Problem requirements
Extract the records in full, leaving every picture out.

*** Material for this task Section Begins ***

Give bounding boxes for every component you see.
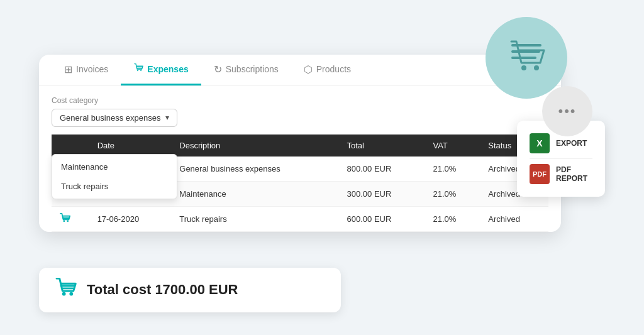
more-options-button[interactable]: •••: [542, 86, 592, 136]
svg-point-24: [69, 292, 73, 295]
row-status: Archived: [480, 206, 548, 231]
table-header-row: Date Description Total VAT Status: [52, 135, 548, 157]
svg-point-8: [140, 70, 142, 71]
tab-expenses-label: Expenses: [147, 64, 188, 74]
tab-invoices-label: Invoices: [76, 64, 108, 74]
row-total: 300.00 EUR: [340, 181, 426, 206]
expenses-icon: [133, 63, 143, 75]
col-vat: VAT: [425, 135, 480, 157]
tab-expenses[interactable]: Expenses: [121, 55, 201, 85]
svg-point-23: [62, 292, 66, 295]
dropdown-item-maintenance[interactable]: Maintenance: [52, 157, 177, 177]
pdf-icon: PDF: [530, 164, 550, 184]
cost-category-label: Cost category: [52, 96, 548, 105]
chevron-down-icon: ▾: [165, 113, 169, 122]
svg-point-7: [137, 70, 138, 71]
tab-products-label: Products: [316, 64, 351, 74]
filter-row: General business expenses ▾: [52, 109, 548, 127]
row-vat: 21.0%: [425, 206, 480, 231]
svg-point-3: [521, 65, 526, 70]
total-amount: Total cost 1700.00 EUR: [87, 282, 238, 298]
cost-category-dropdown[interactable]: General business expenses ▾: [52, 109, 177, 127]
tab-subscriptions-label: Subscriptions: [226, 64, 279, 74]
main-card: ⊞ Invoices Expenses ↻ Subscriptions: [39, 55, 561, 232]
row-icon-cell: [52, 206, 90, 231]
svg-point-20: [67, 220, 69, 222]
teal-circle-decoration: [486, 17, 567, 99]
products-icon: ⬡: [304, 63, 313, 75]
more-dots-icon: •••: [558, 103, 576, 119]
row-vat: 21.0%: [425, 157, 480, 182]
excel-icon: X: [530, 133, 550, 153]
row-description: General business expenses: [172, 157, 339, 182]
col-total: Total: [340, 135, 426, 157]
total-bar: Total cost 1700.00 EUR: [39, 268, 341, 312]
tab-subscriptions[interactable]: ↻ Subscriptions: [201, 55, 291, 86]
row-vat: 21.0%: [425, 181, 480, 206]
dropdown-menu: Maintenance Truck repairs: [52, 154, 177, 199]
subscriptions-icon: ↻: [214, 63, 222, 75]
row-total: 600.00 EUR: [340, 206, 426, 231]
col-icon: [52, 135, 90, 157]
row-total: 800.00 EUR: [340, 157, 426, 182]
col-date: Date: [90, 135, 172, 157]
svg-point-19: [63, 220, 65, 222]
col-description: Description: [172, 135, 339, 157]
total-cart-icon: [54, 278, 77, 302]
dropdown-item-truck-repairs[interactable]: Truck repairs: [52, 177, 177, 196]
row-date: 17-06-2020: [90, 206, 172, 231]
dropdown-selected-value: General business expenses: [60, 113, 160, 123]
table-row[interactable]: 17-06-2020 Truck repairs 600.00 EUR 21.0…: [52, 206, 548, 231]
export-pdf-button[interactable]: PDF PDF REPORT: [530, 159, 592, 189]
export-excel-label: EXPORT: [556, 139, 587, 148]
row-description: Truck repairs: [172, 206, 339, 231]
invoices-icon: ⊞: [64, 63, 72, 75]
row-description: Maintenance: [172, 181, 339, 206]
svg-point-4: [534, 65, 539, 70]
tab-products[interactable]: ⬡ Products: [291, 55, 364, 86]
export-pdf-label: PDF REPORT: [556, 165, 587, 183]
tab-invoices[interactable]: ⊞ Invoices: [52, 55, 121, 86]
cart-icon-large: [508, 40, 545, 75]
tab-bar: ⊞ Invoices Expenses ↻ Subscriptions: [39, 55, 561, 86]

*** Material for this task Section Ends ***

Task answer
Give bounding boxes for every component you see.
more-options-button[interactable]: •••: [542, 86, 592, 136]
svg-point-24: [69, 292, 73, 295]
row-status: Archived: [480, 206, 548, 231]
table-header-row: Date Description Total VAT Status: [52, 135, 548, 157]
svg-point-8: [140, 70, 142, 71]
tab-expenses-label: Expenses: [147, 64, 188, 74]
tab-invoices-label: Invoices: [76, 64, 108, 74]
row-total: 300.00 EUR: [340, 181, 426, 206]
expenses-icon: [133, 63, 143, 75]
col-vat: VAT: [425, 135, 480, 157]
tab-expenses[interactable]: Expenses: [121, 55, 201, 85]
svg-point-23: [62, 292, 66, 295]
dropdown-item-maintenance[interactable]: Maintenance: [52, 157, 177, 177]
pdf-icon: PDF: [530, 164, 550, 184]
cost-category-label: Cost category: [52, 96, 548, 105]
chevron-down-icon: ▾: [165, 113, 169, 122]
svg-point-7: [137, 70, 138, 71]
tab-products-label: Products: [316, 64, 351, 74]
filter-row: General business expenses ▾: [52, 109, 548, 127]
row-vat: 21.0%: [425, 206, 480, 231]
svg-point-3: [521, 65, 526, 70]
total-amount: Total cost 1700.00 EUR: [87, 282, 238, 298]
cost-category-dropdown[interactable]: General business expenses ▾: [52, 109, 177, 127]
tab-subscriptions-label: Subscriptions: [226, 64, 279, 74]
main-card: ⊞ Invoices Expenses ↻ Subscriptions: [39, 55, 561, 232]
row-icon-cell: [52, 206, 90, 231]
svg-point-20: [67, 220, 69, 222]
teal-circle-decoration: [486, 17, 567, 99]
products-icon: ⬡: [304, 63, 313, 75]
more-dots-icon: •••: [558, 103, 576, 119]
row-vat: 21.0%: [425, 157, 480, 182]
excel-icon: X: [530, 133, 550, 153]
row-description: General business expenses: [172, 157, 339, 182]
col-total: Total: [340, 135, 426, 157]
total-bar: Total cost 1700.00 EUR: [39, 268, 341, 312]
tab-subscriptions[interactable]: ↻ Subscriptions: [201, 55, 291, 86]
row-vat: 21.0%: [425, 181, 480, 206]
dropdown-menu: Maintenance Truck repairs: [52, 154, 177, 199]
subscriptions-icon: ↻: [214, 63, 222, 75]
row-total: 600.00 EUR: [340, 206, 426, 231]
col-icon: [52, 135, 90, 157]
row-total: 800.00 EUR: [340, 157, 426, 182]
col-date: Date: [90, 135, 172, 157]
svg-point-19: [63, 220, 65, 222]
col-description: Description: [172, 135, 339, 157]
total-cart-icon: [54, 278, 77, 302]
dropdown-item-truck-repairs[interactable]: Truck repairs: [52, 177, 177, 196]
row-date: 17-06-2020: [90, 206, 172, 231]
dropdown-selected-value: General business expenses: [60, 113, 160, 123]
table-row[interactable]: 17-06-2020 Truck repairs 600.00 EUR 21.0…: [52, 206, 548, 231]
export-pdf-button[interactable]: PDF PDF REPORT: [530, 159, 592, 189]
export-excel-label: EXPORT: [556, 139, 587, 148]
row-description: Truck repairs: [172, 206, 339, 231]
invoices-icon: ⊞: [64, 63, 72, 75]
row-description: Maintenance: [172, 181, 339, 206]
svg-point-4: [534, 65, 539, 70]
tab-products[interactable]: ⬡ Products: [291, 55, 364, 86]
export-pdf-label: PDF REPORT: [556, 165, 587, 183]
tab-invoices[interactable]: ⊞ Invoices: [52, 55, 121, 86]
cart-icon-large: [508, 40, 545, 75]
tab-bar: ⊞ Invoices Expenses ↻ Subscriptions: [39, 55, 561, 86]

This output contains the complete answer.